▶ _Brief_:
Tally the lines of the records that contain the string "weekday", then give the total and nothing more.

▶ _Records supplied_:
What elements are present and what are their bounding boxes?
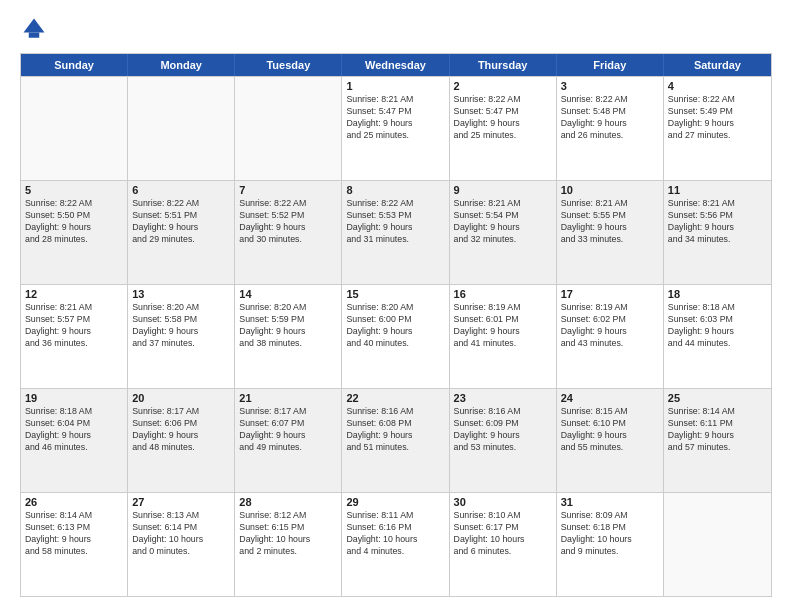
- calendar-cell: 25Sunrise: 8:14 AM Sunset: 6:11 PM Dayli…: [664, 389, 771, 492]
- calendar-cell: 23Sunrise: 8:16 AM Sunset: 6:09 PM Dayli…: [450, 389, 557, 492]
- calendar-cell: 21Sunrise: 8:17 AM Sunset: 6:07 PM Dayli…: [235, 389, 342, 492]
- calendar-cell: 1Sunrise: 8:21 AM Sunset: 5:47 PM Daylig…: [342, 77, 449, 180]
- day-number: 13: [132, 288, 230, 300]
- cell-text: Sunrise: 8:20 AM Sunset: 6:00 PM Dayligh…: [346, 302, 444, 350]
- weekday-header: Thursday: [450, 54, 557, 76]
- day-number: 2: [454, 80, 552, 92]
- calendar-cell: 13Sunrise: 8:20 AM Sunset: 5:58 PM Dayli…: [128, 285, 235, 388]
- cell-text: Sunrise: 8:22 AM Sunset: 5:47 PM Dayligh…: [454, 94, 552, 142]
- calendar-cell: 22Sunrise: 8:16 AM Sunset: 6:08 PM Dayli…: [342, 389, 449, 492]
- day-number: 9: [454, 184, 552, 196]
- cell-text: Sunrise: 8:21 AM Sunset: 5:47 PM Dayligh…: [346, 94, 444, 142]
- calendar-cell: 30Sunrise: 8:10 AM Sunset: 6:17 PM Dayli…: [450, 493, 557, 596]
- calendar-cell: 11Sunrise: 8:21 AM Sunset: 5:56 PM Dayli…: [664, 181, 771, 284]
- day-number: 25: [668, 392, 767, 404]
- day-number: 10: [561, 184, 659, 196]
- cell-text: Sunrise: 8:22 AM Sunset: 5:50 PM Dayligh…: [25, 198, 123, 246]
- calendar-cell: 29Sunrise: 8:11 AM Sunset: 6:16 PM Dayli…: [342, 493, 449, 596]
- cell-text: Sunrise: 8:22 AM Sunset: 5:51 PM Dayligh…: [132, 198, 230, 246]
- day-number: 5: [25, 184, 123, 196]
- calendar-cell: 8Sunrise: 8:22 AM Sunset: 5:53 PM Daylig…: [342, 181, 449, 284]
- cell-text: Sunrise: 8:21 AM Sunset: 5:54 PM Dayligh…: [454, 198, 552, 246]
- calendar-cell: 7Sunrise: 8:22 AM Sunset: 5:52 PM Daylig…: [235, 181, 342, 284]
- cell-text: Sunrise: 8:16 AM Sunset: 6:08 PM Dayligh…: [346, 406, 444, 454]
- calendar-cell: 6Sunrise: 8:22 AM Sunset: 5:51 PM Daylig…: [128, 181, 235, 284]
- day-number: 17: [561, 288, 659, 300]
- day-number: 8: [346, 184, 444, 196]
- cell-text: Sunrise: 8:12 AM Sunset: 6:15 PM Dayligh…: [239, 510, 337, 558]
- cell-text: Sunrise: 8:20 AM Sunset: 5:58 PM Dayligh…: [132, 302, 230, 350]
- calendar-cell: [664, 493, 771, 596]
- calendar-cell: 26Sunrise: 8:14 AM Sunset: 6:13 PM Dayli…: [21, 493, 128, 596]
- cell-text: Sunrise: 8:20 AM Sunset: 5:59 PM Dayligh…: [239, 302, 337, 350]
- cell-text: Sunrise: 8:10 AM Sunset: 6:17 PM Dayligh…: [454, 510, 552, 558]
- calendar-body: 1Sunrise: 8:21 AM Sunset: 5:47 PM Daylig…: [21, 76, 771, 596]
- day-number: 28: [239, 496, 337, 508]
- weekday-header: Friday: [557, 54, 664, 76]
- calendar-cell: 15Sunrise: 8:20 AM Sunset: 6:00 PM Dayli…: [342, 285, 449, 388]
- calendar-cell: 14Sunrise: 8:20 AM Sunset: 5:59 PM Dayli…: [235, 285, 342, 388]
- weekday-header: Monday: [128, 54, 235, 76]
- day-number: 29: [346, 496, 444, 508]
- day-number: 6: [132, 184, 230, 196]
- day-number: 1: [346, 80, 444, 92]
- day-number: 20: [132, 392, 230, 404]
- cell-text: Sunrise: 8:19 AM Sunset: 6:01 PM Dayligh…: [454, 302, 552, 350]
- cell-text: Sunrise: 8:22 AM Sunset: 5:52 PM Dayligh…: [239, 198, 337, 246]
- cell-text: Sunrise: 8:17 AM Sunset: 6:06 PM Dayligh…: [132, 406, 230, 454]
- weekday-header: Tuesday: [235, 54, 342, 76]
- day-number: 22: [346, 392, 444, 404]
- calendar-week: 19Sunrise: 8:18 AM Sunset: 6:04 PM Dayli…: [21, 388, 771, 492]
- day-number: 18: [668, 288, 767, 300]
- day-number: 21: [239, 392, 337, 404]
- weekday-header: Wednesday: [342, 54, 449, 76]
- calendar-cell: 27Sunrise: 8:13 AM Sunset: 6:14 PM Dayli…: [128, 493, 235, 596]
- svg-marker-0: [24, 19, 45, 33]
- calendar-cell: 16Sunrise: 8:19 AM Sunset: 6:01 PM Dayli…: [450, 285, 557, 388]
- calendar-cell: 24Sunrise: 8:15 AM Sunset: 6:10 PM Dayli…: [557, 389, 664, 492]
- calendar-cell: 10Sunrise: 8:21 AM Sunset: 5:55 PM Dayli…: [557, 181, 664, 284]
- calendar-cell: 3Sunrise: 8:22 AM Sunset: 5:48 PM Daylig…: [557, 77, 664, 180]
- cell-text: Sunrise: 8:22 AM Sunset: 5:53 PM Dayligh…: [346, 198, 444, 246]
- calendar-week: 5Sunrise: 8:22 AM Sunset: 5:50 PM Daylig…: [21, 180, 771, 284]
- cell-text: Sunrise: 8:18 AM Sunset: 6:03 PM Dayligh…: [668, 302, 767, 350]
- weekday-header: Sunday: [21, 54, 128, 76]
- calendar-week: 1Sunrise: 8:21 AM Sunset: 5:47 PM Daylig…: [21, 76, 771, 180]
- cell-text: Sunrise: 8:14 AM Sunset: 6:11 PM Dayligh…: [668, 406, 767, 454]
- day-number: 26: [25, 496, 123, 508]
- cell-text: Sunrise: 8:09 AM Sunset: 6:18 PM Dayligh…: [561, 510, 659, 558]
- logo-icon: [20, 15, 48, 43]
- calendar-week: 12Sunrise: 8:21 AM Sunset: 5:57 PM Dayli…: [21, 284, 771, 388]
- calendar-cell: 31Sunrise: 8:09 AM Sunset: 6:18 PM Dayli…: [557, 493, 664, 596]
- calendar-cell: 5Sunrise: 8:22 AM Sunset: 5:50 PM Daylig…: [21, 181, 128, 284]
- cell-text: Sunrise: 8:21 AM Sunset: 5:56 PM Dayligh…: [668, 198, 767, 246]
- calendar-cell: 9Sunrise: 8:21 AM Sunset: 5:54 PM Daylig…: [450, 181, 557, 284]
- cell-text: Sunrise: 8:15 AM Sunset: 6:10 PM Dayligh…: [561, 406, 659, 454]
- page: SundayMondayTuesdayWednesdayThursdayFrid…: [0, 0, 792, 612]
- calendar: SundayMondayTuesdayWednesdayThursdayFrid…: [20, 53, 772, 597]
- calendar-cell: 2Sunrise: 8:22 AM Sunset: 5:47 PM Daylig…: [450, 77, 557, 180]
- cell-text: Sunrise: 8:18 AM Sunset: 6:04 PM Dayligh…: [25, 406, 123, 454]
- logo: [20, 15, 52, 43]
- day-number: 31: [561, 496, 659, 508]
- day-number: 7: [239, 184, 337, 196]
- day-number: 27: [132, 496, 230, 508]
- day-number: 16: [454, 288, 552, 300]
- calendar-cell: 12Sunrise: 8:21 AM Sunset: 5:57 PM Dayli…: [21, 285, 128, 388]
- svg-rect-1: [29, 33, 40, 38]
- cell-text: Sunrise: 8:16 AM Sunset: 6:09 PM Dayligh…: [454, 406, 552, 454]
- day-number: 12: [25, 288, 123, 300]
- calendar-cell: [235, 77, 342, 180]
- cell-text: Sunrise: 8:22 AM Sunset: 5:49 PM Dayligh…: [668, 94, 767, 142]
- calendar-cell: [21, 77, 128, 180]
- day-number: 14: [239, 288, 337, 300]
- cell-text: Sunrise: 8:17 AM Sunset: 6:07 PM Dayligh…: [239, 406, 337, 454]
- calendar-cell: 19Sunrise: 8:18 AM Sunset: 6:04 PM Dayli…: [21, 389, 128, 492]
- cell-text: Sunrise: 8:21 AM Sunset: 5:55 PM Dayligh…: [561, 198, 659, 246]
- day-number: 3: [561, 80, 659, 92]
- calendar-header-row: SundayMondayTuesdayWednesdayThursdayFrid…: [21, 54, 771, 76]
- cell-text: Sunrise: 8:22 AM Sunset: 5:48 PM Dayligh…: [561, 94, 659, 142]
- day-number: 15: [346, 288, 444, 300]
- cell-text: Sunrise: 8:11 AM Sunset: 6:16 PM Dayligh…: [346, 510, 444, 558]
- cell-text: Sunrise: 8:13 AM Sunset: 6:14 PM Dayligh…: [132, 510, 230, 558]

▶ _Solution for this exercise_:
6